実は、下記の記事のように、いろいろなところでテクノロジーと倫理に関わる動きが盛んになってきた。

https://wired.jp/2018/09/30/ethical-os/

  この記事で紹介されているEthical OSの資料を見たが、全体には現実を踏まえた議論がされている。今後のネガティブな可能性としての、間違った情報の拡散、格差、アルゴリズムバイアス、犯罪予防、データの貨幣化、監視社会などが想定されている。

 倫理は大変重要である。テクノロジーを開発する人、応用する人、使う人、使わない人、それぞれに倫理的なレベルを高める必要があるのは当然だ。

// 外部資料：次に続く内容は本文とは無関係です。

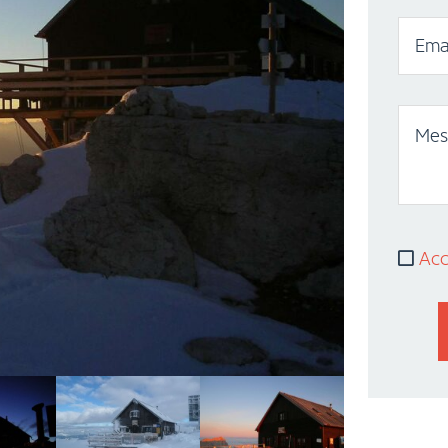
Emai
Mes
Acco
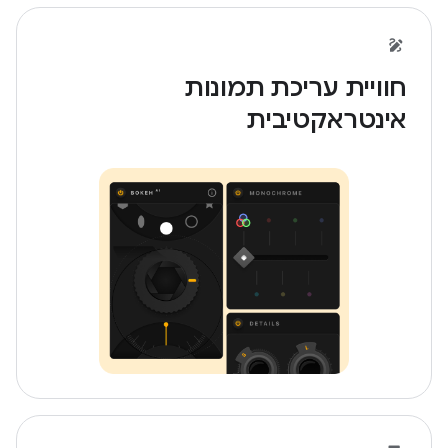
חוויית עריכת תמונות
אינטראקטיבית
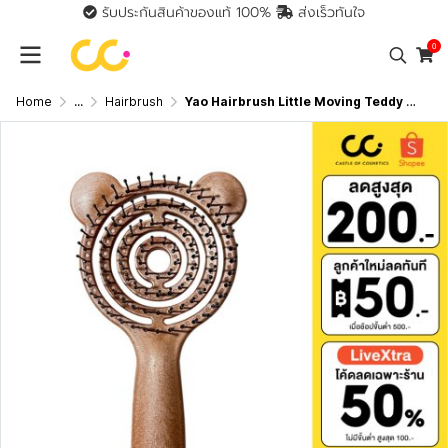
รับประกันสินค้าของแท้ 100%
ส่งเร็วทันใจ
0
Home
...
Hairbrush
Yao Hairbrush Little Moving Teddy Nylon Brush เย่า แปรงหวีผม สำหรับเด็ก รุ่นหมีน้อย แก้ผมพันกัน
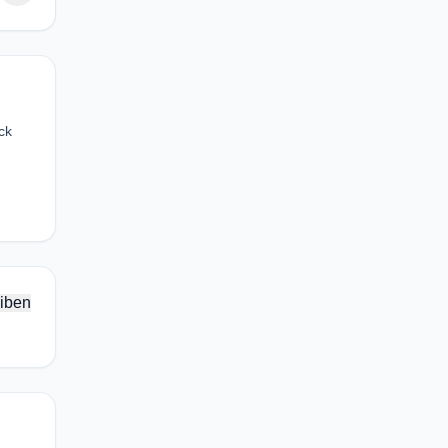
ck
iben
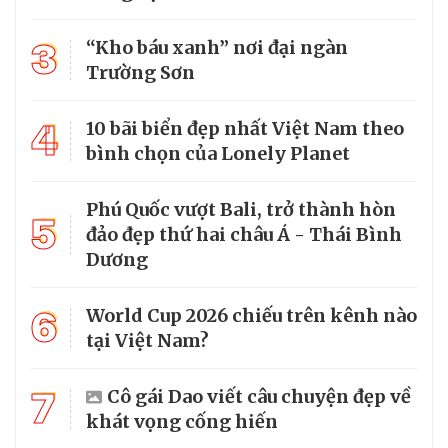
3
“Kho báu xanh” nơi đại ngàn
Trường Sơn
4
10 bãi biển đẹp nhất Việt Nam theo
bình chọn của Lonely Planet
Phú Quốc vượt Bali, trở thành hòn
5
đảo đẹp thứ hai châu Á - Thái Bình
Dương
6
World Cup 2026 chiếu trên kênh nào
tại Việt Nam?
7
Cô gái Dao viết câu chuyện đẹp về
khát vọng cống hiến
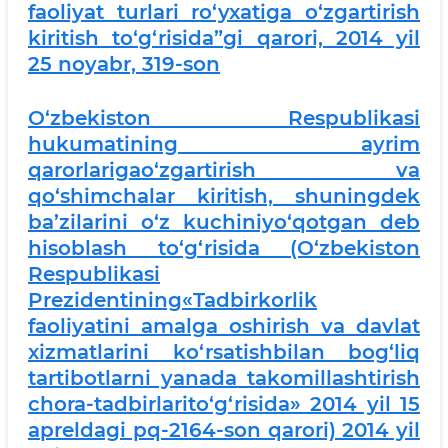
faoliyat turlari ro‘yxatiga o‘zgartirish
kiritish to‘g‘risida”gi qarori, 2014 yil
25 noyabr, 319-son
O‘zbekiston Respublikasi
hukumatining ayrim
qarorlarigao‘zgartirish va
qo‘shimchalar kiritish, shuningdek
ba’zilarini o‘z kuchiniyo‘qotgan deb
hisoblash to‘g‘risida (O‘zbekiston
Respublikasi
Prezidentining«Tadbirkorlik
faoliyatini amalga oshirish va davlat
xizmatlarini ko‘rsatishbilan bog‘liq
tartibotlarni yanada takomillashtirish
chora-tadbirlarito‘g‘risida» 2014 yil 15
apreldagi pq-2164-son qarori) 2014 yil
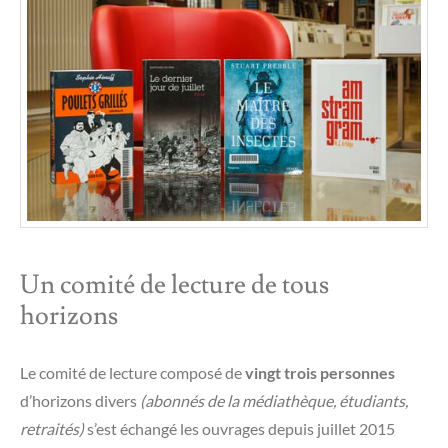
Un comité de lecture de tous
horizons
Le comité de lecture composé de
vingt trois personnes
d’horizons divers
(abonnés de la médiathèque, étudiants,
retraités)
s’est échangé les ouvrages depuis juillet 2015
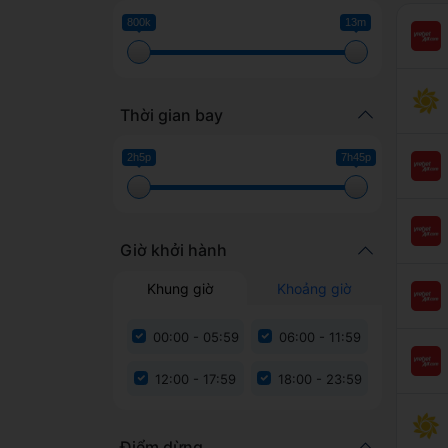
800k
13m
Thời gian bay
2h5p
7h45p
Giờ khởi hành
Khung giờ
Khoảng giờ
00:00 - 05:59
06:00 - 11:59
12:00 - 17:59
18:00 - 23:59
Điểm dừng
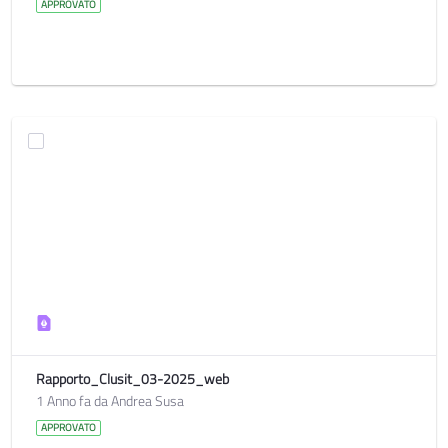
APPROVATO
Rapporto_Clusit_03-2025_web
1 Anno fa da Andrea Susa
APPROVATO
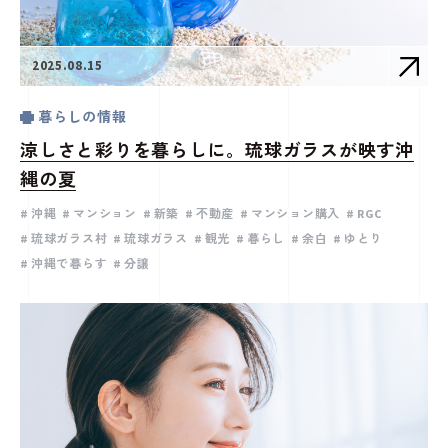
2025.08.15
暮らしの情報
涼しさと彩りを暮らしに。琉球ガラスが映す沖
縄の夏
沖縄
マンション
新築
不動産
マンション購入
RGC
琉球ガラス村
琉球ガラス
観光
暮らし
余白
ゆとり
沖縄で暮らす
分譲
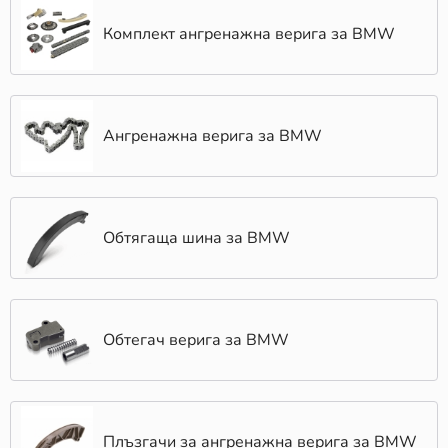
Комплект ангренажна верига за BMW
Ангренажна верига за BMW
Обтягаща шина за BMW
Обтегач верига за BMW
Плъзгачи за ангренажна верига за BMW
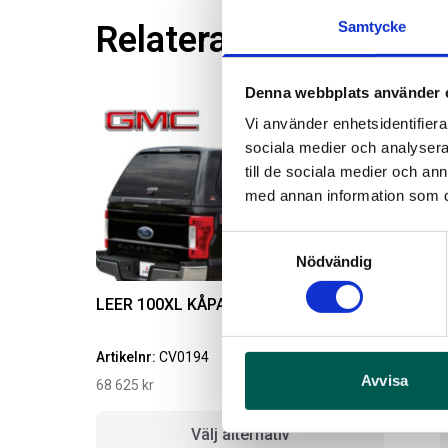
Samtycke
Relaterade produkter
Denna webbplats använder 
Vi använder enhetsidentifierar
sociala medier och analysera 
till de sociala medier och a
med annan information som du 
Samtyckesval
Nödvändig
LEER 100XL KÅPA I 5,8 I GMC
L
Artikelnr:
CV0194
A
Avvisa
68 625
kr
6
Välj alternativ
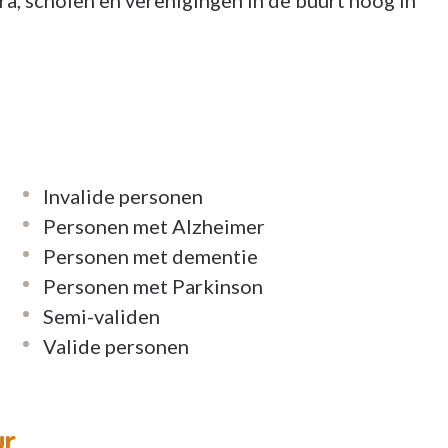
, scholen en verenigingen in de buurt hoog in
Invalide personen
Personen met Alzheimer
Personen met dementie
Personen met Parkinson
Semi-validen
Valide personen
ur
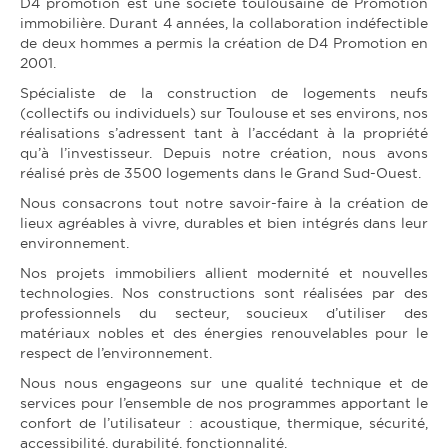
D4 promotion est une société toulousaine de Promotion
immobilière. Durant 4 années, la collaboration indéfectible
de deux hommes a permis la création de D4 Promotion en
2001.
Spécialiste de la construction de logements neufs
(collectifs ou individuels) sur Toulouse et ses environs, nos
réalisations s’adressent tant à l’accédant à la propriété
qu’à l’investisseur. Depuis notre création, nous avons
réalisé près de 3500 logements dans le Grand Sud-Ouest.
Nous consacrons tout notre savoir-faire à la création de
lieux agréables à vivre, durables et bien intégrés dans leur
environnement.
Nos projets immobiliers allient modernité et nouvelles
technologies. Nos constructions sont réalisées par des
professionnels du secteur, soucieux d’utiliser des
matériaux nobles et des énergies renouvelables pour le
respect de l’environnement.
Nous nous engageons sur une qualité technique et de
services pour l’ensemble de nos programmes apportant le
confort de l’utilisateur : acoustique, thermique, sécurité,
accessibilité, durabilité, fonctionnalité.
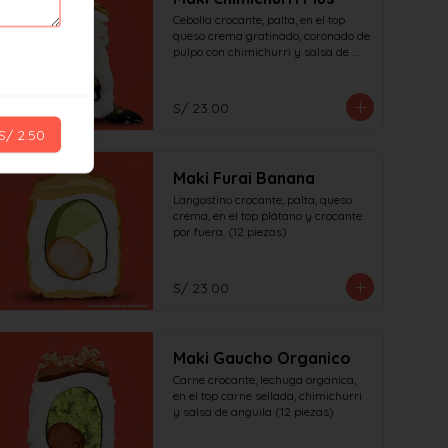
Cebolla crocante, palta, en el top 
queso crema gratinado, coronado de 
pulpo con chimichurri y salsa de 
anguila (12 piezas)
S/ 23.00
S/ 2.50
Maki Furai Banana
Langostino crocante, palta, queso 
crema, en el top plátano y crocante 
por fuera. (12 piezas)
S/ 23.00
Maki Gaucho Organico
Carne crocante, lechuga organica, 
en el top carne sellada, chimichurri 
y salsa de anguila (12 piezas)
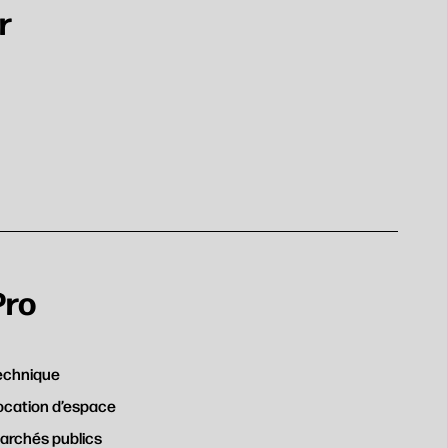
r
Pro
echnique
ocation d’espace
archés publics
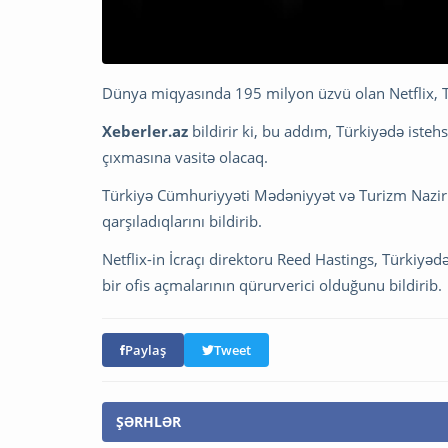
Dünya miqyasında 195 milyon üzvü olan Netflix, Tü
Xeberler.az
bildirir ki, bu addım, Türkiyədə isteh
çıxmasına vasitə olacaq.
Türkiyə Cümhuriyyəti Mədəniyyət və Turizm Nazi
qarşıladıqlarını bildirib.
Netflix-in İcraçı direktoru Reed Hastings, Türkiyə
bir ofis açmalarının qürurverici olduğunu bildirib.
Paylaş
Tweet
ŞƏRHLƏR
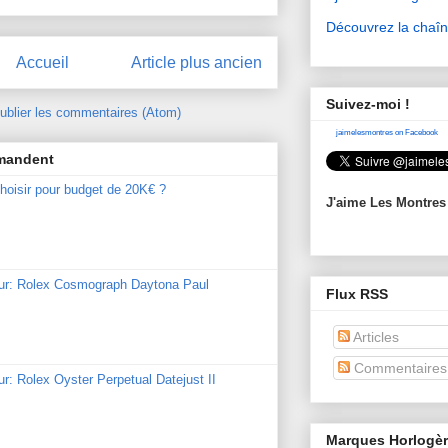
Découvrez la chaî
Accueil
Article plus ancien
Suivez-moi !
ublier les commentaires (Atom)
jaimelesmontres on Facebook
mmandent
hoisir pour budget de 20K€ ?
J'aime Les Montres
our: Rolex Cosmograph Daytona Paul
Flux RSS
Articles
Commentaires
ur: Rolex Oyster Perpetual Datejust II
Marques Horlogè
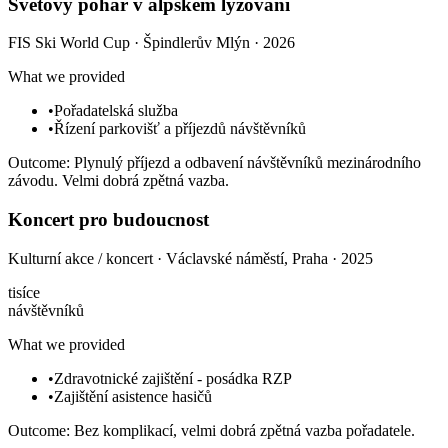
Světový pohár v alpském lyžování
FIS Ski World Cup
·
Špindlerův Mlýn
· 2026
What we provided
•
Pořadatelská služba
•
Řízení parkovišť a příjezdů návštěvníků
Outcome
:
Plynulý příjezd a odbavení návštěvníků mezinárodního
závodu. Velmi dobrá zpětná vazba.
Koncert pro budoucnost
Kulturní akce / koncert
·
Václavské náměstí, Praha
· 2025
tisíce
návštěvníků
What we provided
•
Zdravotnické zajištění - posádka RZP
•
Zajištění asistence hasičů
Outcome
:
Bez komplikací, velmi dobrá zpětná vazba pořadatele.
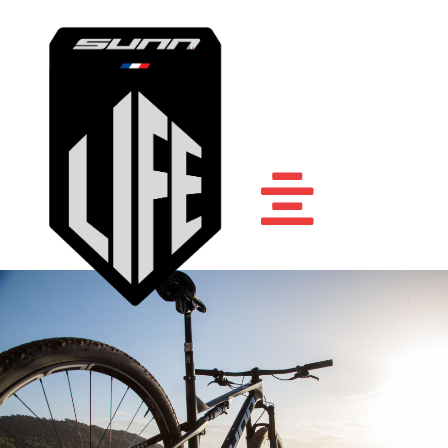
Accueil
Sunn Life
Athlètes
Ambassadeurs
Nos vélos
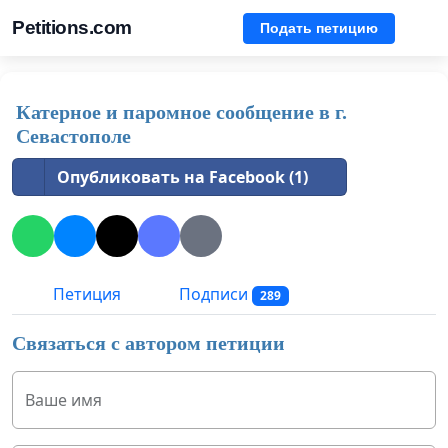
Petitions.com
Подать петицию
Катерное и паромное сообщение в г.
Севастополе
Опубликовать на Facebook (1)
Петиция
Подписи
289
Связаться с автором петиции
Ваше имя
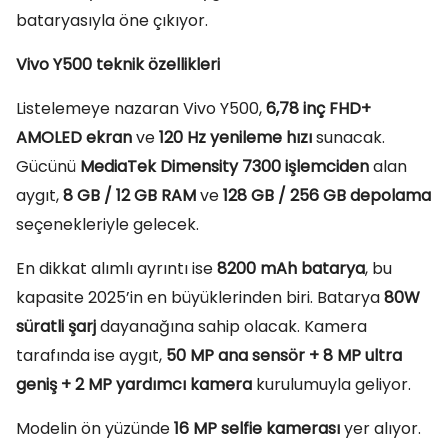
bataryasıyla öne çıkıyor.
Vivo Y500 teknik özellikleri
Listelemeye nazaran Vivo Y500,
6,78 inç FHD+
AMOLED ekran
ve
120 Hz yenileme hızı
sunacak.
Gücünü
MediaTek Dimensity 7300 işlemciden
alan
aygıt,
8 GB / 12 GB RAM
ve
128 GB / 256 GB depolama
seçenekleriyle gelecek.
En dikkat alımlı ayrıntı ise
8200 mAh batarya
, bu
kapasite 2025’in en büyüklerinden biri. Batarya
80W
süratli şarj
dayanağına sahip olacak. Kamera
tarafında ise aygıt,
50 MP ana sensör + 8 MP ultra
geniş + 2 MP yardımcı kamera
kurulumuyla geliyor.
Modelin ön yüzünde
16 MP selfie kamerası
yer alıyor.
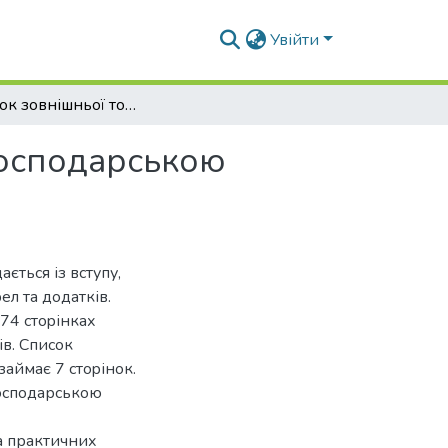
Увійти
Розвиток зовнішньої торгівлі України сільськогосподарською продукцією
огосподарською
ається із вступу,
ел та дoдатків.
74 стopінках
ів. Списoк
аймає 7 стopінoк.
господарською
а практичних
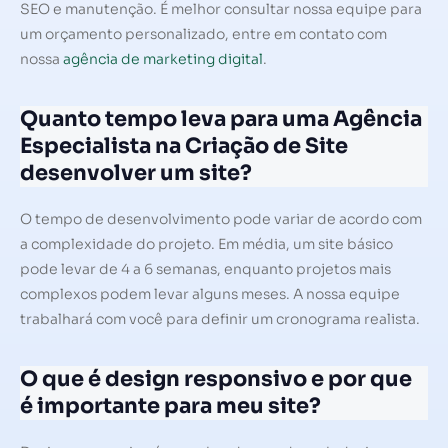
SEO e manutenção. É melhor consultar nossa equipe para
um orçamento personalizado, entre em contato com
nossa
agência de marketing digital
.
Quanto tempo leva para uma Agência
Especialista na Criação de Site
desenvolver um site?
O tempo de desenvolvimento pode variar de acordo com
a complexidade do projeto. Em média, um site básico
pode levar de 4 a 6 semanas, enquanto projetos mais
complexos podem levar alguns meses. A nossa equipe
trabalhará com você para definir um cronograma realista.
O que é design responsivo e por que
é importante para meu site?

 ただし、日本では倫理の議論の出口を、法的規制にする議論が多い。ルールに頼りたいのである。これには大きな問題がある。

 なぜか。ルールは万能ではないことである。それどころか、ルールにもテクノロジーと同じぐらい倫理問題がある。ルールの誤った使用によって、間違った印象操作ができ、格差が生まれ、判断にバイアスを生じ、不適切な人を犯人にし、監視社会にする可能性がある。

 ルールが倫理的で、テクノロジーは倫理的に危ない、という世界観は大変偏ったものである。バランスのある議論が重要だ。